What is needed:
An exact repetition of the data below, without images, is the expected answer.

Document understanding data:
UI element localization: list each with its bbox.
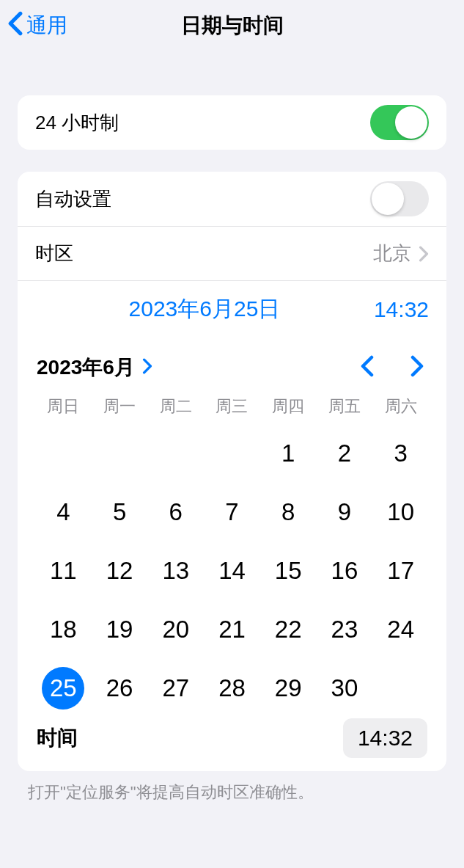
timezone-value: 北京	[373, 241, 411, 266]
calendar-day-1[interactable]: 1	[260, 431, 317, 476]
calendar-day-13[interactable]: 13	[147, 548, 204, 594]
time-picker-value[interactable]: 14:32	[343, 718, 427, 758]
calendar-day-6[interactable]: 6	[147, 489, 204, 535]
calendar-day-24[interactable]: 24	[372, 607, 429, 652]
calendar-day-26[interactable]: 26	[92, 665, 148, 711]
calendar-day-22[interactable]: 22	[260, 607, 317, 652]
calendar-day-27[interactable]: 27	[147, 665, 204, 711]
calendar-day-29[interactable]: 29	[260, 665, 317, 711]
calendar-cell-empty	[147, 431, 204, 476]
chevron-right-icon	[410, 355, 424, 379]
calendar-day-25[interactable]: 25	[35, 665, 92, 711]
calendar-day-10[interactable]: 10	[372, 489, 429, 535]
calendar-day-11[interactable]: 11	[35, 548, 92, 594]
chevron-left-icon	[360, 355, 375, 379]
calendar-day-18[interactable]: 18	[35, 607, 92, 652]
calendar-cell-empty	[204, 431, 260, 476]
weekday-header: 周一	[92, 395, 148, 417]
calendar-day-8[interactable]: 8	[260, 489, 317, 535]
calendar-day-2[interactable]: 2	[317, 431, 373, 476]
calendar-cell-empty	[35, 431, 92, 476]
time-picker-label: 时间	[37, 724, 343, 752]
chevron-right-icon	[135, 356, 152, 379]
weekday-header: 周四	[260, 395, 317, 417]
calendar-day-14[interactable]: 14	[204, 548, 260, 594]
weekday-header: 周日	[35, 395, 92, 417]
autoset-label: 自动设置	[35, 186, 370, 212]
autoset-toggle[interactable]	[370, 181, 429, 216]
timezone-row[interactable]: 时区 北京	[18, 226, 446, 280]
calendar-day-30[interactable]: 30	[317, 665, 373, 711]
calendar-day-23[interactable]: 23	[317, 607, 373, 652]
calendar-day-21[interactable]: 21	[204, 607, 260, 652]
calendar-day-17[interactable]: 17	[372, 548, 429, 594]
next-month-button[interactable]	[407, 352, 427, 382]
month-picker[interactable]: 2023年6月	[37, 354, 152, 382]
calendar-day-28[interactable]: 28	[204, 665, 260, 711]
calendar-day-15[interactable]: 15	[260, 548, 317, 594]
weekday-header: 周五	[317, 395, 373, 417]
back-label: 通用	[26, 12, 67, 40]
calendar-day-3[interactable]: 3	[372, 431, 429, 476]
calendar-day-4[interactable]: 4	[35, 489, 92, 535]
calendar-day-7[interactable]: 7	[204, 489, 260, 535]
chevron-left-icon	[7, 11, 26, 41]
timezone-label: 时区	[35, 241, 373, 266]
weekday-header: 周二	[147, 395, 204, 417]
calendar-day-12[interactable]: 12	[92, 548, 148, 594]
calendar-cell-empty	[92, 431, 148, 476]
calendar-day-5[interactable]: 5	[92, 489, 148, 535]
month-label: 2023年6月	[37, 354, 135, 382]
weekday-header: 周三	[204, 395, 260, 417]
chevron-right-icon	[419, 246, 429, 262]
page-title: 日期与时间	[181, 12, 284, 40]
back-button[interactable]: 通用	[0, 11, 67, 41]
calendar-day-9[interactable]: 9	[317, 489, 373, 535]
calendar-day-16[interactable]: 16	[317, 548, 373, 594]
hour24-toggle[interactable]	[370, 105, 429, 140]
prev-month-button[interactable]	[357, 352, 378, 382]
footer-note: 打开"定位服务"将提高自动时区准确性。	[28, 781, 436, 803]
hour24-label: 24 小时制	[35, 110, 370, 136]
selected-date-display[interactable]: 2023年6月25日	[35, 294, 374, 324]
calendar-day-20[interactable]: 20	[147, 607, 204, 652]
selected-time-display[interactable]: 14:32	[374, 297, 429, 322]
calendar-day-19[interactable]: 19	[92, 607, 148, 652]
weekday-header: 周六	[372, 395, 429, 417]
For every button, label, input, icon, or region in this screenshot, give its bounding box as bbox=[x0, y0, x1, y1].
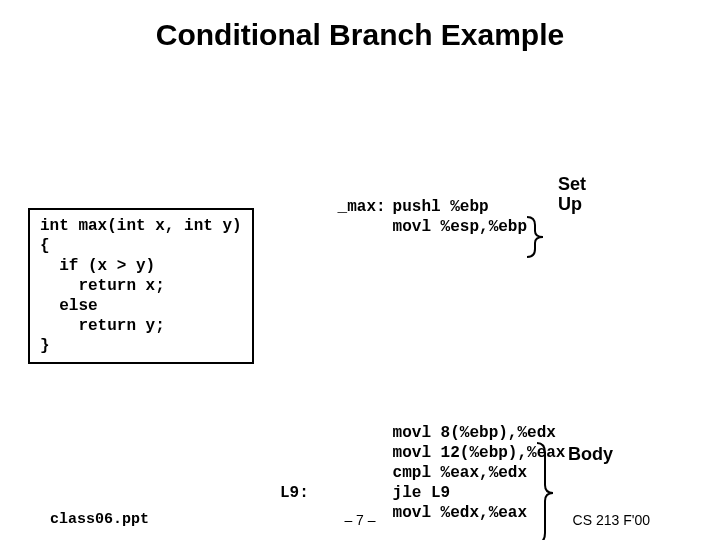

Output of the exercise:
UI element localization: list each with its bbox.
timezone-value: 北京	[373, 241, 411, 266]
calendar-day-1[interactable]: 1	[260, 431, 317, 476]
calendar-day-13[interactable]: 13	[147, 548, 204, 594]
time-picker-value[interactable]: 14:32	[343, 718, 427, 758]
calendar-day-6[interactable]: 6	[147, 489, 204, 535]
calendar-day-24[interactable]: 24	[372, 607, 429, 652]
calendar-day-26[interactable]: 26	[92, 665, 148, 711]
calendar-day-22[interactable]: 22	[260, 607, 317, 652]
calendar-day-27[interactable]: 27	[147, 665, 204, 711]
calendar-day-29[interactable]: 29	[260, 665, 317, 711]
calendar-cell-empty	[147, 431, 204, 476]
chevron-right-icon	[410, 355, 424, 379]
calendar-day-25[interactable]: 25	[35, 665, 92, 711]
calendar-day-10[interactable]: 10	[372, 489, 429, 535]
calendar-day-11[interactable]: 11	[35, 548, 92, 594]
chevron-left-icon	[360, 355, 375, 379]
calendar-day-18[interactable]: 18	[35, 607, 92, 652]
calendar-cell-empty	[204, 431, 260, 476]
weekday-header: 周一	[92, 395, 148, 417]
calendar-day-8[interactable]: 8	[260, 489, 317, 535]
calendar-day-2[interactable]: 2	[317, 431, 373, 476]
calendar-cell-empty	[35, 431, 92, 476]
time-picker-label: 时间	[37, 724, 343, 752]
chevron-right-icon	[135, 356, 152, 379]
weekday-header: 周四	[260, 395, 317, 417]
calendar-day-14[interactable]: 14	[204, 548, 260, 594]
weekday-header: 周日	[35, 395, 92, 417]
autoset-label: 自动设置	[35, 186, 370, 212]
autoset-toggle[interactable]	[370, 181, 429, 216]
timezone-row[interactable]: 时区 北京	[18, 226, 446, 280]
calendar-day-30[interactable]: 30	[317, 665, 373, 711]
calendar-day-23[interactable]: 23	[317, 607, 373, 652]
calendar-day-21[interactable]: 21	[204, 607, 260, 652]
calendar-day-17[interactable]: 17	[372, 548, 429, 594]
next-month-button[interactable]	[407, 352, 427, 382]
month-picker[interactable]: 2023年6月	[37, 354, 152, 382]
calendar-day-28[interactable]: 28	[204, 665, 260, 711]
calendar-day-15[interactable]: 15	[260, 548, 317, 594]
weekday-header: 周五	[317, 395, 373, 417]
back-label: 通用	[26, 12, 67, 40]
calendar-day-3[interactable]: 3	[372, 431, 429, 476]
calendar-day-4[interactable]: 4	[35, 489, 92, 535]
calendar-day-7[interactable]: 7	[204, 489, 260, 535]
chevron-left-icon	[7, 11, 26, 41]
timezone-label: 时区	[35, 241, 373, 266]
weekday-header: 周二	[147, 395, 204, 417]
calendar-day-12[interactable]: 12	[92, 548, 148, 594]
calendar-cell-empty	[92, 431, 148, 476]
calendar-day-5[interactable]: 5	[92, 489, 148, 535]
month-label: 2023年6月	[37, 354, 135, 382]
weekday-header: 周三	[204, 395, 260, 417]
chevron-right-icon	[419, 246, 429, 262]
page-title: 日期与时间	[181, 12, 284, 40]
back-button[interactable]: 通用	[0, 11, 67, 41]
calendar-day-9[interactable]: 9	[317, 489, 373, 535]
calendar-day-16[interactable]: 16	[317, 548, 373, 594]
hour24-toggle[interactable]	[370, 105, 429, 140]
prev-month-button[interactable]	[357, 352, 378, 382]
footer-note: 打开"定位服务"将提高自动时区准确性。	[28, 781, 436, 803]
hour24-label: 24 小时制	[35, 110, 370, 136]
selected-date-display[interactable]: 2023年6月25日	[35, 294, 374, 324]
calendar-day-20[interactable]: 20	[147, 607, 204, 652]
selected-time-display[interactable]: 14:32	[374, 297, 429, 322]
calendar-day-19[interactable]: 19	[92, 607, 148, 652]
weekday-header: 周六	[372, 395, 429, 417]
For every button, label, input, icon, or region in this screenshot, give its bounding box as bbox=[x0, y0, x1, y1].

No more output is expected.